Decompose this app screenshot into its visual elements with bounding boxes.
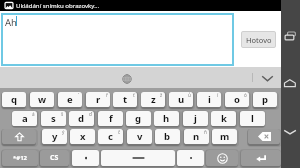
button[interactable]: Ah <box>1 13 234 66</box>
staticText: ž <box>160 92 163 98</box>
button[interactable]: r <box>86 92 110 107</box>
staticText: h <box>163 112 170 125</box>
staticText: f <box>109 112 113 125</box>
button[interactable]: Shift <box>2 129 36 144</box>
staticText: m <box>220 130 230 143</box>
button[interactable]: Space <box>101 150 175 166</box>
button[interactable]: w <box>30 92 54 107</box>
button[interactable]: Emoji <box>206 150 238 166</box>
staticText: c <box>108 130 113 143</box>
button[interactable]: Recents <box>281 28 300 42</box>
button[interactable]: d <box>69 111 94 126</box>
button[interactable]: h <box>154 111 179 126</box>
button[interactable]: Backspace <box>248 129 280 144</box>
button[interactable]: c <box>98 129 123 144</box>
staticText: ý <box>62 129 65 135</box>
staticText: ů <box>188 92 191 98</box>
button[interactable]: z <box>141 92 165 107</box>
button[interactable]: f <box>98 111 123 126</box>
button[interactable]: Language <box>40 150 69 166</box>
button[interactable]: n <box>184 129 209 144</box>
staticText: t <box>123 93 128 106</box>
staticText: a <box>22 112 28 125</box>
staticText: l <box>251 112 254 125</box>
button[interactable]: Comma <box>72 150 99 166</box>
button[interactable]: s <box>41 111 66 126</box>
staticText: d <box>78 112 85 125</box>
staticText: ´ <box>78 92 80 98</box>
staticText: Ah <box>5 16 17 29</box>
staticText: s <box>51 112 56 125</box>
staticText: ť <box>133 92 135 98</box>
button[interactable]: l <box>240 111 265 126</box>
staticText: á <box>32 111 35 117</box>
button[interactable]: i <box>197 92 221 107</box>
staticText: j <box>194 112 197 125</box>
staticText: í <box>217 92 219 98</box>
button[interactable]: p <box>253 92 277 107</box>
staticText: ř <box>106 92 108 98</box>
button[interactable]: u <box>169 92 193 107</box>
button[interactable]: x <box>70 129 95 144</box>
button[interactable]: Hotovo <box>241 31 276 48</box>
button[interactable]: a <box>12 111 37 126</box>
button[interactable]: k <box>211 111 236 126</box>
button[interactable]: y <box>42 129 67 144</box>
button[interactable]: Symbols <box>2 150 38 166</box>
staticText: p <box>262 93 269 106</box>
staticText: v <box>137 130 143 143</box>
staticText: n <box>193 130 200 143</box>
staticText: i <box>208 93 211 106</box>
button[interactable]: Hide keyboard <box>261 74 274 83</box>
staticText: b <box>164 130 171 143</box>
button[interactable]: o <box>225 92 249 107</box>
staticText: ó <box>244 92 247 98</box>
staticText: *#12 <box>13 154 27 162</box>
button[interactable]: q <box>2 92 26 107</box>
staticText: z <box>151 93 156 106</box>
button[interactable]: Enter <box>241 150 281 166</box>
staticText: o <box>234 93 240 106</box>
button[interactable]: m <box>212 129 237 144</box>
button[interactable]: e <box>58 92 82 107</box>
staticText: ď <box>89 111 92 117</box>
button[interactable]: Period <box>177 150 204 166</box>
staticText: Hotovo <box>246 35 272 45</box>
staticText: g <box>135 112 142 125</box>
staticText: k <box>221 112 227 125</box>
button[interactable]: g <box>126 111 151 126</box>
button[interactable]: Home <box>281 78 300 90</box>
staticText: š <box>61 111 64 117</box>
staticText: u <box>178 93 185 106</box>
staticText: y <box>52 130 58 143</box>
button[interactable]: t <box>113 92 137 107</box>
staticText: e <box>67 93 73 106</box>
staticText: CS <box>50 153 59 163</box>
button[interactable]: b <box>155 129 180 144</box>
staticText: ň <box>204 129 207 135</box>
button[interactable]: Change language <box>122 74 132 84</box>
staticText: č <box>118 129 121 135</box>
button[interactable]: v <box>127 129 152 144</box>
button[interactable]: j <box>183 111 208 126</box>
staticText: r <box>96 93 101 106</box>
staticText: q <box>11 93 18 106</box>
staticText: w <box>38 93 47 106</box>
button[interactable]: Back <box>281 127 300 137</box>
staticText: x <box>80 130 86 143</box>
staticText: Ukládání snímku obrazovky... <box>16 1 100 9</box>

### Problem details
What lines above contain the word "Hotovo"? Please copy each one.

### Problem solution
button[interactable]: Hotovo <box>241 31 276 48</box>
staticText: Hotovo <box>246 35 272 45</box>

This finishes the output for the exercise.